SOĞANIN KİLOSU 30 LİRA DENİLİNCE, HÜKÜMETİN CEVABI ÇOK NET OLUYOR: “SEN SOĞANI ŞÖYLE MASANIN ÜZERİNE KOYAR, ONDAN SONRA ŞÖYLE YUMRUĞUNLA VURUR, ONUN LEZZETİNİ ALABİLİR MİSİN?.. YA BİZ ÖYLE YETİŞTİK. BİZ SOĞANIMIZI ÖYLE YEDİK” EEEEE, NE OLDU ŞİMDİ?.. Emekliler ve esnaf artan hayat pahalılığından dolayı oldukça sıkışık duruma geldi... Öyle ki ne artan enflasyon baskısına karşı hükümetin aldığı ekonomik kararlar gündeme geliyor... Ne de devletin yapısı artık önlem almaya elverişli durumda... Neden mi?.. Devletin kasasında para kalmadı ki devlet devletliğini yapsın... Nerede pahalılık varsa orası unutuluyor... Hükümet hiç o tarafa dönüp bakmıyor bile... Örneğin SOĞANIN KİLOSU 30 LİRA OLDU... ALAMIYORUZ... BU NASIL HÜKÜMET?.. denildiği zaman, hükümetin tepesindeki kişi, “BİZ SOĞANI YUMRUĞUMUZLA VURARAK BÖLER ÖYLE YERİZ” diyerek pahalılığa karşı matematiksel önlemini fiziki kuvvetle alıyor... Ve tabii alanı dolduranlar da alkış kıyamet.. Neden mi?.. CHP eleştiri yaptı diye... Oysa o millet hiç düşünmüyor ki “Yahu biz ne yapıyoruz?.. Kılıçdaroğlu doğruyu söylüyor... Soğanın kilosu 30 lira olur mu?.. Böyle hayat pahalılığı olur mu?.. Biz tarım ülkesiyiz ve neden soğanı kilosu 30 liradan alıyoruz ki?.. Bunu hükümete sormamız gerekiyor” diyerek bir karşı duruş dahi sergilemiyorlar... Hatta akıllarına dahi gelmiyor... Ama eve gidince, “Soğanımız, kıymamız ve maydanozumuz eksik. Alır mısın?” denildiği vakit, kafalar dang ediyor... Ama nereye ediyor?.. Tabii ki AKP’ye karşı değil... CHP’ye karşı ediyor... Sanki ülkeyi CHP yönetiyormuş gibi bir tavırla alanları dolduran AKP, hep kurnazlıkla kandırdığı milletin duygusallığından oy kazancı elde ederek gününü gün ediyor... Ve soğan üzerinden CHP’ye (yani Kemal Kılıçdaroğlu’na) şu basit suçlamayı yapabiliyor? “Ya bay bay Kemal, sen soğanı şöyle masanın üzerine koyar, ondan sonra şöyle yumruğunla vurur, onun lezzetini alabilir misin?.. Ya biz öyle yetiştik, biz soğanımızı öyle yedik...” Al sana soğanın kilosuna karşı edebiyat... Oysa o alana gelenler, “CHP ülkeyi yönetmiyor ki, biz Kılıçdaroğlu’nu eleştirelim... Biz şu anda AKP hükümetini eleştirmemiz lazım. Hem pahalılığa karşı soğanı yumruk savaşıyla muhalefete gardını gösteriyor... Hem de hayat pahalılığı yaşandığı halde “Hayat pahalı mahalı değil... Herkes arabasına atlayıp istediği yere gidiyor” diyerek bir nevi halkın sefilliğiyle ve fakirliğiyle dalgasını geçiyor... Ben bu hükümete asla oyumu vermem demesi gerekiyor... Öyle değil mi?..

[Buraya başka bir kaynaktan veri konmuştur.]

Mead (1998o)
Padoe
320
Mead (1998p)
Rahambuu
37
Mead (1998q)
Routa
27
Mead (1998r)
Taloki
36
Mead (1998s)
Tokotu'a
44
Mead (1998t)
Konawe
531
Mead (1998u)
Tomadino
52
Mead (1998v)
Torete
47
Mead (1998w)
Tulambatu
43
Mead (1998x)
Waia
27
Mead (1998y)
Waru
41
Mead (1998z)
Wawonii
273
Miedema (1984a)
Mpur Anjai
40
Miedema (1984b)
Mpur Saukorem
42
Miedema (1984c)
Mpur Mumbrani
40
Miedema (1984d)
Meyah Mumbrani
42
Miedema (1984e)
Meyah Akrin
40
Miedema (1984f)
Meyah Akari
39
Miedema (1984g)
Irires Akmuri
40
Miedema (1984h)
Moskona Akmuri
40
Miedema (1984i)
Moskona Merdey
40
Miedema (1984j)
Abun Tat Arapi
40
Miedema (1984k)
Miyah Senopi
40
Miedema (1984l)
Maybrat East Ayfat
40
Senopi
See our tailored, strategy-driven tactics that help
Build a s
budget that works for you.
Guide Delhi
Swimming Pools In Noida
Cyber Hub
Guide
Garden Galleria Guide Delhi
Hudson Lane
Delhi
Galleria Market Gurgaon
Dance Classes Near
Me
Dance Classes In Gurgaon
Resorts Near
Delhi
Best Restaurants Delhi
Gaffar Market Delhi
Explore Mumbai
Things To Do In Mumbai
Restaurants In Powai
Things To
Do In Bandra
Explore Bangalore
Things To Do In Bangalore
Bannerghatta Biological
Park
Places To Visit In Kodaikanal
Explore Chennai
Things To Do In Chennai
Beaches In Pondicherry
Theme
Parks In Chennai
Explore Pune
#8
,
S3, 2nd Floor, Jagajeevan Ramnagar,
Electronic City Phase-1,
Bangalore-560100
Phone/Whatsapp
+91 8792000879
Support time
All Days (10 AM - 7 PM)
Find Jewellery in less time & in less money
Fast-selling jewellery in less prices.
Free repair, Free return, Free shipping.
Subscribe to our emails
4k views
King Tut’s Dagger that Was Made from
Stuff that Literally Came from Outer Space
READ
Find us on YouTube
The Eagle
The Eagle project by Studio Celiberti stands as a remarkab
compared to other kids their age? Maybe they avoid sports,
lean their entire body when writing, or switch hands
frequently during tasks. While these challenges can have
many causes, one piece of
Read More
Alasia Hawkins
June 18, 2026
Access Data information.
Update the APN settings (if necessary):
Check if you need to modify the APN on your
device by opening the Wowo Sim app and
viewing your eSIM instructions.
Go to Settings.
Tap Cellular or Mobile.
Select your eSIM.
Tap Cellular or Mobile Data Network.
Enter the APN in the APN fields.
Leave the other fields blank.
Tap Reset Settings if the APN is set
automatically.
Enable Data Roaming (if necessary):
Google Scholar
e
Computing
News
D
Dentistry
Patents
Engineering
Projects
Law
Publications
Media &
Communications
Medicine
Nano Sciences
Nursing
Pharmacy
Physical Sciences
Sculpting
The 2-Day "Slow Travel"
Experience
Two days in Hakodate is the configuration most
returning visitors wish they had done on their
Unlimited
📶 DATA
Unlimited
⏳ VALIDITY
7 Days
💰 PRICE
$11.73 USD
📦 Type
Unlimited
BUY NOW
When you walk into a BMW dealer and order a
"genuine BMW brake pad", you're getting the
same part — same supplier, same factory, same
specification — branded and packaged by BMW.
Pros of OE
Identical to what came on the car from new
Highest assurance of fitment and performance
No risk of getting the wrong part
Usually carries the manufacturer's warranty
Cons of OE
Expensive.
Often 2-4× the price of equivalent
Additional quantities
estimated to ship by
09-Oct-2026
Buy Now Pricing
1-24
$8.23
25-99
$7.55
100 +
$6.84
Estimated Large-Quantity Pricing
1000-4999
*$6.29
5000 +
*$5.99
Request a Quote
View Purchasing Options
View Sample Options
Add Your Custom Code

EMEKLİLER VE ENAF ARASINDA GEÇİNME VE AYAKTA DURMA OLAYI BİR MUCİZEYE KALMIŞ GİBİ BİR ŞEY... AYRICA ARTAN PAHALILIKTAN ŞİKAYETÇİ OLANLAR OLUNCA HÜKÜMET HAREKETLENİYOR... BÖYLE ŞEY OLUR MU?.. Hele ki emekliler sokaklara dökülünce... Hayat çok pahalı ve artan enflasyon karşısında eziliyoruz dedikleri saatten itibaren hükümet haraketleniyorsa, o hükümet (kusura bakmasınlar) hükümet değildir... Buna bir de esnafın durumunu eklerseniz, durumun ne kadar vahim ve içinden çıkılmaz bir durum aldığını görmüş olursunuz.. Ama kimileri bakar kör oldukları için görseler de umursamazlar... Ama kimileri de var ki yoksulluk ve parasızlık karşısında inim inim inledikleri için artık hükümetin vereceği bir şey kalmıyor. Sadece para basarak ucu ucuna geçindirdikleri emekli ve esnafa zam oranlarını yansıtıyor... Peki rahatlatıcı bir ekonomik program var mı?.. Yok... İyileştirme programları var mı?.. Yok... Ne var peki?.. Bol bol nasihat... bol bol itibar ayakları... Ve bol bol CHP eleştirisi... Yani bir de şöyle düşünün: “Acaba CHP olmasaydı, Türkiye’nin hali ne olurdu?..” Hiç bu soruyu aklına getiren var mı?.. Yok... Çünkü Türkiye’de hayat yok... Hayat durmuş vaziyette... Sadece emeklinin durumunu da değil... Bütün esnafın... Sanayici iş adamlarının da durumu vahim durumda... Parası olan hiçbir yatırım yapmıyor... Hatta parası olanlar çıkıp bir ev dahi satın almak istemiyor... Neden biliyor musunuz?.. Gelecek olan İstanbul depreminde hangi binanın yıkılacağını bilmediği için... Hangi binanın sağlam raporu olduğu halde sağlamlığından şüpheli şekilde geride durduğu için... Ve boş sıfır olan yeni yapılmış bir binanın güvenirliğinin ne kadar olduğunu bilemedikleri için... Hatta kimseye... Hiçbir kuruluşa da güvenmedikleri için (ve bu güvensizlik halâ devam ettiği için) parası olan hiç kimse ev almıyor... Çünkü ülkede güven kalmadı... Bu güven yeni bir hükümetle gelecek... Taze kan aynı hükümetle değil, CHP ile nefeslenecek ve hayat bulacak... Artık seçimi bekleyeceğiz...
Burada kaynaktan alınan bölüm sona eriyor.